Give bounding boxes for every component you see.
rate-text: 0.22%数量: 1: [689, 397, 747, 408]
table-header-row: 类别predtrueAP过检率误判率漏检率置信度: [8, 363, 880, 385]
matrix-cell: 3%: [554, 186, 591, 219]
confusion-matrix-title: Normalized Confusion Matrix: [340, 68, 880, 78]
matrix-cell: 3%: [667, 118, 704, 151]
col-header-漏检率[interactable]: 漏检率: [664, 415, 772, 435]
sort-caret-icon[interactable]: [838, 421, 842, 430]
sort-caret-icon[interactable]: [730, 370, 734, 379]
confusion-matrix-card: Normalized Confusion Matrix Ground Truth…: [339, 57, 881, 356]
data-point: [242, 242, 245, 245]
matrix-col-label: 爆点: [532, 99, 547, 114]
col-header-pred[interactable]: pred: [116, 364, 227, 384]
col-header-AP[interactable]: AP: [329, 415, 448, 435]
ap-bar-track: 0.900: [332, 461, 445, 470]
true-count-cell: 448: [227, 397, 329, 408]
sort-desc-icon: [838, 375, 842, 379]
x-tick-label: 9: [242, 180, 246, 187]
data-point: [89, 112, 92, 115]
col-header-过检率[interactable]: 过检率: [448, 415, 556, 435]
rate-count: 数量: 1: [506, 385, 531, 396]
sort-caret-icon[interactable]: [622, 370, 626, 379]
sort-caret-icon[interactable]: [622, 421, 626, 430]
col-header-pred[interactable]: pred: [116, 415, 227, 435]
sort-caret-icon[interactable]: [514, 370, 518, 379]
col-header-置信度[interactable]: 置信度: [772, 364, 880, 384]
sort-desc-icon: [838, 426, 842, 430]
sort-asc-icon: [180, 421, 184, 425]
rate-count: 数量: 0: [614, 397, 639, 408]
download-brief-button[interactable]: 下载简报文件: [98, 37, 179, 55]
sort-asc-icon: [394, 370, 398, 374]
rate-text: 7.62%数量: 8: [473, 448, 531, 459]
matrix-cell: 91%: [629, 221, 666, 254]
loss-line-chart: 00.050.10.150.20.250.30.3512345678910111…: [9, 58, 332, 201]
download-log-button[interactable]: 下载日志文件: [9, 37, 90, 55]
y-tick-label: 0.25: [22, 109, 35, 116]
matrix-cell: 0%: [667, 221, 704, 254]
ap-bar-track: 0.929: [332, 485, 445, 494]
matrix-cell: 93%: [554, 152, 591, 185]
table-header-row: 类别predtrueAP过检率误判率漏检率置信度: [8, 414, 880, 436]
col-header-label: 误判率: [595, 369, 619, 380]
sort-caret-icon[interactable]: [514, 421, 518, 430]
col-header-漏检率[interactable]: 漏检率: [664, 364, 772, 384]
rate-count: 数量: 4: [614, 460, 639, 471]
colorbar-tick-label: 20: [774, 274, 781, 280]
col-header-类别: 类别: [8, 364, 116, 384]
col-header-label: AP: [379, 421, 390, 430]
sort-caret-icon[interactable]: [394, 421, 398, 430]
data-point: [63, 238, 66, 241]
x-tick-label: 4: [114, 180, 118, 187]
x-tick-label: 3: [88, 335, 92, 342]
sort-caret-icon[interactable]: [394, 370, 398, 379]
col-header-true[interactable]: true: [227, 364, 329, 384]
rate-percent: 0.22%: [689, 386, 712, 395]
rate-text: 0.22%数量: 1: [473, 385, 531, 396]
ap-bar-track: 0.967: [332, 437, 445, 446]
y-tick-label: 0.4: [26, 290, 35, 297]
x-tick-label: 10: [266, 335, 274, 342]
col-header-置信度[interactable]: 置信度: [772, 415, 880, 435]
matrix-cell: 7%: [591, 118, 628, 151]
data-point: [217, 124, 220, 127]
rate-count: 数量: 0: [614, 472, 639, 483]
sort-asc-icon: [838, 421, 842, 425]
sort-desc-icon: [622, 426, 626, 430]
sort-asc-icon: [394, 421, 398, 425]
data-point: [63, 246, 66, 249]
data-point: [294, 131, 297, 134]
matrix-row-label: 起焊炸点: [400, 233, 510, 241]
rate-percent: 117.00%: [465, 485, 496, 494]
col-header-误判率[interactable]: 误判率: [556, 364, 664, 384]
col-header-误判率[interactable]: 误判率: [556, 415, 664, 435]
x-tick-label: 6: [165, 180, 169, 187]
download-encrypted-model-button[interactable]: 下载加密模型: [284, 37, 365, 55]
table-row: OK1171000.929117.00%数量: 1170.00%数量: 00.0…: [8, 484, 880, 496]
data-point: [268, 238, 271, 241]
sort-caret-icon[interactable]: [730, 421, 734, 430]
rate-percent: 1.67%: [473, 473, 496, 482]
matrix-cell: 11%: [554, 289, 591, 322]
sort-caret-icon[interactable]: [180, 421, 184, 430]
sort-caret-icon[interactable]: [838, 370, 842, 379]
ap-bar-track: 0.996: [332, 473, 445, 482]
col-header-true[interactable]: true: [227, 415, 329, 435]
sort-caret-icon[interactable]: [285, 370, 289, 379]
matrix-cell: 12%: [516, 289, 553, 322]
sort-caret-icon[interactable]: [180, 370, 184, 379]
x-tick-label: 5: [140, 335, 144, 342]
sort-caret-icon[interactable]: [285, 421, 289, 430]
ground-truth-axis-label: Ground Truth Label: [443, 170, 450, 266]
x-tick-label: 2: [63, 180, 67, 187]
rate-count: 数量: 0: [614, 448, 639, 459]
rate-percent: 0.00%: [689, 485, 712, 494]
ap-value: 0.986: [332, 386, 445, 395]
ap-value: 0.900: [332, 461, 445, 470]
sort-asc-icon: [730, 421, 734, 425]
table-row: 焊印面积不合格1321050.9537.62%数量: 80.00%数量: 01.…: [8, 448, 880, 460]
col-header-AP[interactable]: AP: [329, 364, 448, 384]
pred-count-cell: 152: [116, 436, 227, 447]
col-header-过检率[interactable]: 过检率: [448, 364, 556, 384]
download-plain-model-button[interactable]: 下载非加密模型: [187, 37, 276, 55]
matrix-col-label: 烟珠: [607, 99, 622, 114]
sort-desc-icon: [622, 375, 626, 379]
┄┄┄┄┄┄┄┄┄┄
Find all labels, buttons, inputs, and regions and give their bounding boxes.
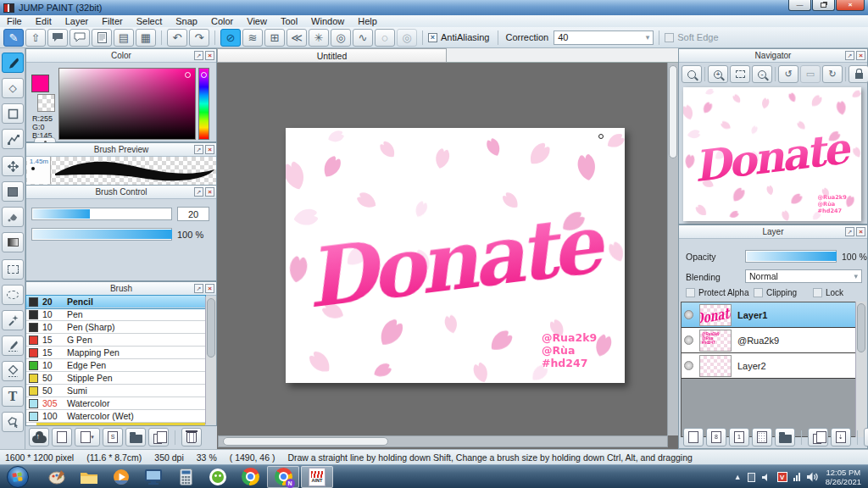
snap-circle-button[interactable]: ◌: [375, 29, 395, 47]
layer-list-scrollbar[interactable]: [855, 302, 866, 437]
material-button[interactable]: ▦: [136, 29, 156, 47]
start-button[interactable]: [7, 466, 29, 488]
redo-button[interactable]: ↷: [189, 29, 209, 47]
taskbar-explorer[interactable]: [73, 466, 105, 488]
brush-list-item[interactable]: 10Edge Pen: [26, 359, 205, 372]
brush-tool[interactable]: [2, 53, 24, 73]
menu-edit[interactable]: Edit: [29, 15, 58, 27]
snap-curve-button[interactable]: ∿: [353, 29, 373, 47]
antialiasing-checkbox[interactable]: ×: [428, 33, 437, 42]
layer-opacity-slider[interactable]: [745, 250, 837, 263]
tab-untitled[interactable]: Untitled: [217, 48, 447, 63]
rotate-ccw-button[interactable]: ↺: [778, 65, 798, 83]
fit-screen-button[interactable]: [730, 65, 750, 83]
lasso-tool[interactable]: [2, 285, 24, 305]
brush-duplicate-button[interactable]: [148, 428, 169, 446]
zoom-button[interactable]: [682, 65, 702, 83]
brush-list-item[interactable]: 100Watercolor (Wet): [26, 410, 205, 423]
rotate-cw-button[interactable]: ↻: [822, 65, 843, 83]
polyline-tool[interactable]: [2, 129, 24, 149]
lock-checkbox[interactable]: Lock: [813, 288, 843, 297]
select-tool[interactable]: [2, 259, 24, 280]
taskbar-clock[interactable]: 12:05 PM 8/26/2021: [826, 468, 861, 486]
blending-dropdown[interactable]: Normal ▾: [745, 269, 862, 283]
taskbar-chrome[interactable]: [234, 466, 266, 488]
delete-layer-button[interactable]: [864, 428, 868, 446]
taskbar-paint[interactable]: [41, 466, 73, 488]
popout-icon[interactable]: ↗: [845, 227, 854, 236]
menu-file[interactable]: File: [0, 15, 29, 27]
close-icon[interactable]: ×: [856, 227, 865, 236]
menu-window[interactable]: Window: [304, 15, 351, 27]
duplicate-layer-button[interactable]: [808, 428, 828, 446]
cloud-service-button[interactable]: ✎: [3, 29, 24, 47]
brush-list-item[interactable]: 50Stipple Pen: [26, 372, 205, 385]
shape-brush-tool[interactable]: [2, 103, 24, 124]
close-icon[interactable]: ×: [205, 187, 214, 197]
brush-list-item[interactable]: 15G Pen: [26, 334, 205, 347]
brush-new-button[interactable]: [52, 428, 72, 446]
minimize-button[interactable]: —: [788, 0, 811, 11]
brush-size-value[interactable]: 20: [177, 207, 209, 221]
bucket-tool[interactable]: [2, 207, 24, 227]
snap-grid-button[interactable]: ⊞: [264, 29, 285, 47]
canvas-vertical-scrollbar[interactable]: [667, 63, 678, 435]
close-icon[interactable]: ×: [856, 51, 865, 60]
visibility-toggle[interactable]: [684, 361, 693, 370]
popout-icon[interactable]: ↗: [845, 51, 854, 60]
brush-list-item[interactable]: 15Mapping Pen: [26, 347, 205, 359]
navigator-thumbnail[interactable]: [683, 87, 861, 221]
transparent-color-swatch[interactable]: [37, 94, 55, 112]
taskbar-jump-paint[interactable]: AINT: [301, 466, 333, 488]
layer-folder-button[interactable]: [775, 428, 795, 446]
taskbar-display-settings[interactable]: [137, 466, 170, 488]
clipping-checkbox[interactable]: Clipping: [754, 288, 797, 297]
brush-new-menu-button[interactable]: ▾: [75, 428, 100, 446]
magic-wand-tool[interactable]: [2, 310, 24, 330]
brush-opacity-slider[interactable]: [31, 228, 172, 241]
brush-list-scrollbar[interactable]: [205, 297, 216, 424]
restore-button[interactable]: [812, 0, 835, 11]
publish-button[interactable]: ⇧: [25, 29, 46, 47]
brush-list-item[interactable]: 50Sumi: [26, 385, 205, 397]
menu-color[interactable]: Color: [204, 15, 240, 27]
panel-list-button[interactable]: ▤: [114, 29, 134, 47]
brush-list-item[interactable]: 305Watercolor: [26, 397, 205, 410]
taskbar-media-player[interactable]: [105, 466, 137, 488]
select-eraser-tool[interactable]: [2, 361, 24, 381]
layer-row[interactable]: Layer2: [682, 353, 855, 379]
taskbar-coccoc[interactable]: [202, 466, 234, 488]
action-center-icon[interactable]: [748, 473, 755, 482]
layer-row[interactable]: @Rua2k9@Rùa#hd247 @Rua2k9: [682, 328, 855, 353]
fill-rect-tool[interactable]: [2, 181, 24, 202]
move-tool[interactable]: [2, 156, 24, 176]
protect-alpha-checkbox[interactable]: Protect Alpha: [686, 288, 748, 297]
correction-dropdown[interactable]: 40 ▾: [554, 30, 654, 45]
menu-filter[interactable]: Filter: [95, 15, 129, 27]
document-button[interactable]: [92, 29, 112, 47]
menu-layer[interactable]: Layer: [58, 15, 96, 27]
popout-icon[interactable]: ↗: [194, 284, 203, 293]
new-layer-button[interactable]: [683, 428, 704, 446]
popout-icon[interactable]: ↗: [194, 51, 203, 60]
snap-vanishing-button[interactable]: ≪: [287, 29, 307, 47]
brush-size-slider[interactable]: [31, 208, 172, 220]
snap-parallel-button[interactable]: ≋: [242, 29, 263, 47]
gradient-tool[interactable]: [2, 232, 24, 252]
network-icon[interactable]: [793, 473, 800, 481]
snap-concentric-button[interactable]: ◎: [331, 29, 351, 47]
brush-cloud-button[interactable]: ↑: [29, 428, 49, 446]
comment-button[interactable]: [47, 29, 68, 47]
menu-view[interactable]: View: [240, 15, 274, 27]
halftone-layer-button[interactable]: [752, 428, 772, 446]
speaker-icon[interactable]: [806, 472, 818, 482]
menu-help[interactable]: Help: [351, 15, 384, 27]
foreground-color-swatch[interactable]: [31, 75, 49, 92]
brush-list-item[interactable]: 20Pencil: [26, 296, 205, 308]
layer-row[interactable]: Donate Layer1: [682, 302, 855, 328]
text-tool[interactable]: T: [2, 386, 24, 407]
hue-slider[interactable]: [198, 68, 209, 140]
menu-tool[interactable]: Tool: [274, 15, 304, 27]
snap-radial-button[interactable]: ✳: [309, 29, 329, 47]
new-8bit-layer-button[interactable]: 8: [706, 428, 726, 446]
┄┄┄┄┄┄┄┄┄┄
Required work -
Wherever the string "scrollbar" appears in the records above, copy the line it sits in.

Result for this task -
layer-list-scrollbar[interactable]: [855, 302, 866, 437]
canvas-vertical-scrollbar[interactable]: [667, 63, 678, 435]
brush-list-scrollbar[interactable]: [205, 297, 216, 424]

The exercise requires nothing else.